Provided data =>
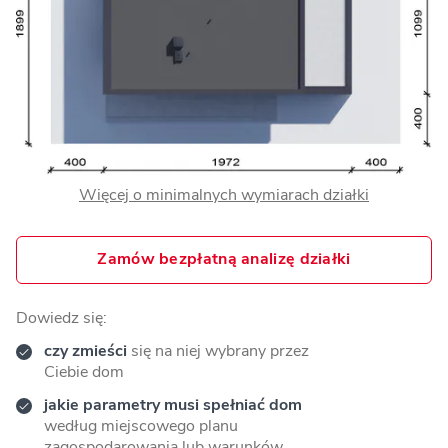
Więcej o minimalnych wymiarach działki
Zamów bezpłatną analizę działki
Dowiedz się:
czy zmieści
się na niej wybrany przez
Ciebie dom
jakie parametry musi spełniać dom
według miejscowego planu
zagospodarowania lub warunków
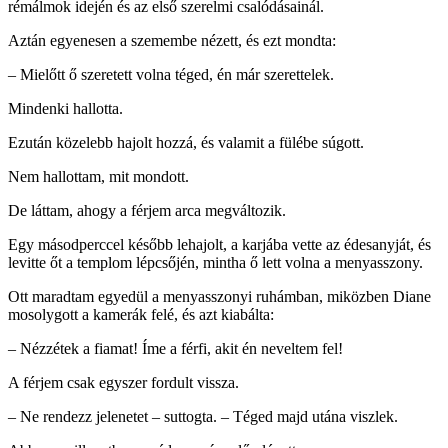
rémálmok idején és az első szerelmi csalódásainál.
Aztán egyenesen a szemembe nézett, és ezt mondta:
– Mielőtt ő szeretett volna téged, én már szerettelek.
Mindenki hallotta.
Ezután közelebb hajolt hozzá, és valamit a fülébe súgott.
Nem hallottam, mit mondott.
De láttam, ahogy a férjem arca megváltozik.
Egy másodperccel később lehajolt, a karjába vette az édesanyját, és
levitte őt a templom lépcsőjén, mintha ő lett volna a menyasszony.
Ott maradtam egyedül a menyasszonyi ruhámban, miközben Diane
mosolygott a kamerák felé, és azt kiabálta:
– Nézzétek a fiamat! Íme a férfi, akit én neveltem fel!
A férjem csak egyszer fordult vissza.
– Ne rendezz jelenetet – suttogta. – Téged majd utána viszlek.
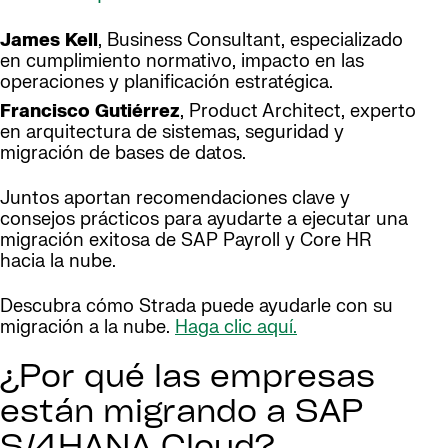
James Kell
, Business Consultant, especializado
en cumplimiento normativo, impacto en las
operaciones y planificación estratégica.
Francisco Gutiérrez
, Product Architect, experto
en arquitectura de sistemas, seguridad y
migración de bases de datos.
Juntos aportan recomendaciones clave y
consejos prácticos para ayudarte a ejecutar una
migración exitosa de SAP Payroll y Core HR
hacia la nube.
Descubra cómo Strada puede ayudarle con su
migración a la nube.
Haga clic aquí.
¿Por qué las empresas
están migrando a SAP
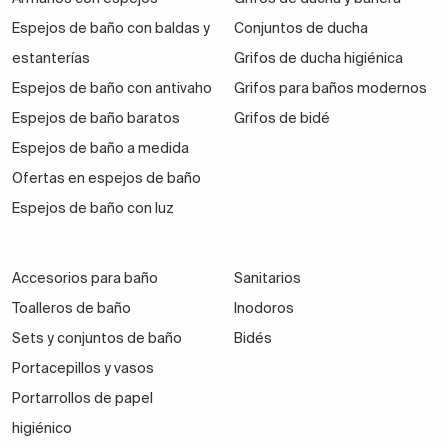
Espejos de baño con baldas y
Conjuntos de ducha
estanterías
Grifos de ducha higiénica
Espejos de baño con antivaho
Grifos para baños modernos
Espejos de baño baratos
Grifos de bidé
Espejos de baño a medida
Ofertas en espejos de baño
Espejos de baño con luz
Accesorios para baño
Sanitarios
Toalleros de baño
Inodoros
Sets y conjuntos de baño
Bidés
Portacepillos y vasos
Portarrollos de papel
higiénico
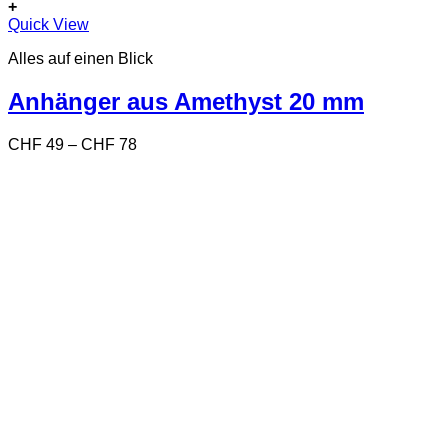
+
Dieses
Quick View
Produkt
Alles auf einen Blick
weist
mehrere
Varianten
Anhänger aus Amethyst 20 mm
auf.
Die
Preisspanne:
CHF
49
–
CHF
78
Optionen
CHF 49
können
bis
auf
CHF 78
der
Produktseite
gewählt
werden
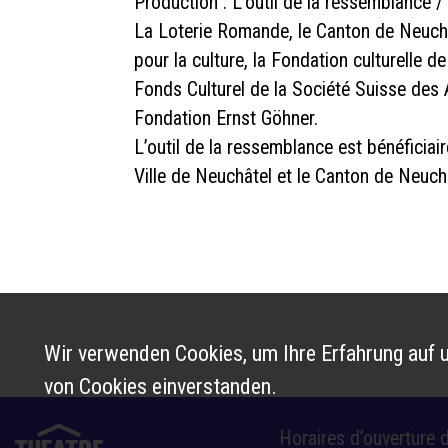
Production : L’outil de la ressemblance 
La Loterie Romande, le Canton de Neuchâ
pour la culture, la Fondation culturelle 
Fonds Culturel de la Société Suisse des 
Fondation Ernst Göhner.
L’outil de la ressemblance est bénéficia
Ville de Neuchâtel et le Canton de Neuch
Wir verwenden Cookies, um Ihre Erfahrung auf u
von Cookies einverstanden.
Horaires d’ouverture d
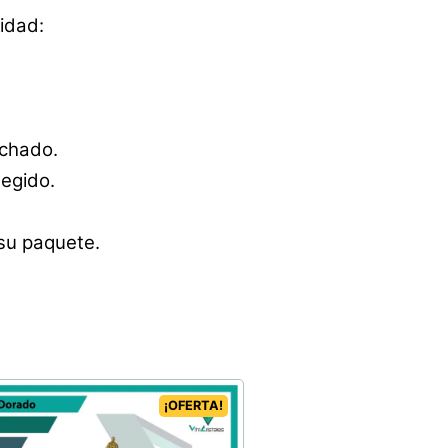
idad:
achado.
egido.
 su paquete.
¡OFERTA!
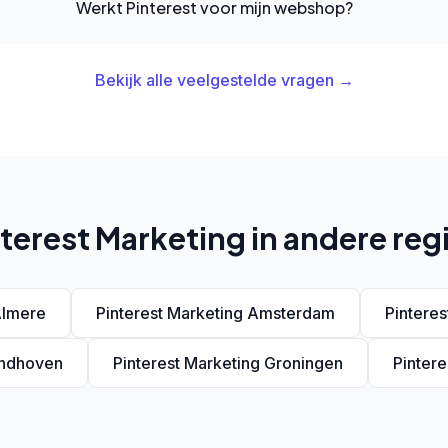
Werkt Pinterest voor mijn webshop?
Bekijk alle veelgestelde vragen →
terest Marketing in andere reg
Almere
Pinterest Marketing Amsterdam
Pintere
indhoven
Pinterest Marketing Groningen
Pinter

Your assignment =>
All lines above from the one with "operaciones y planificación estratégica." to the one with "hacia la nube.", inclusive, should be copied exactly, and no other lines.

Response area =>
operaciones y planificación estratégica.
Francisco Gutiérrez
, Product Architect, experto
en arquitectura de sistemas, seguridad y
migración de bases de datos.
Juntos aportan recomendaciones clave y
consejos prácticos para ayudarte a ejecutar una
migración exitosa de SAP Payroll y Core HR
hacia la nube.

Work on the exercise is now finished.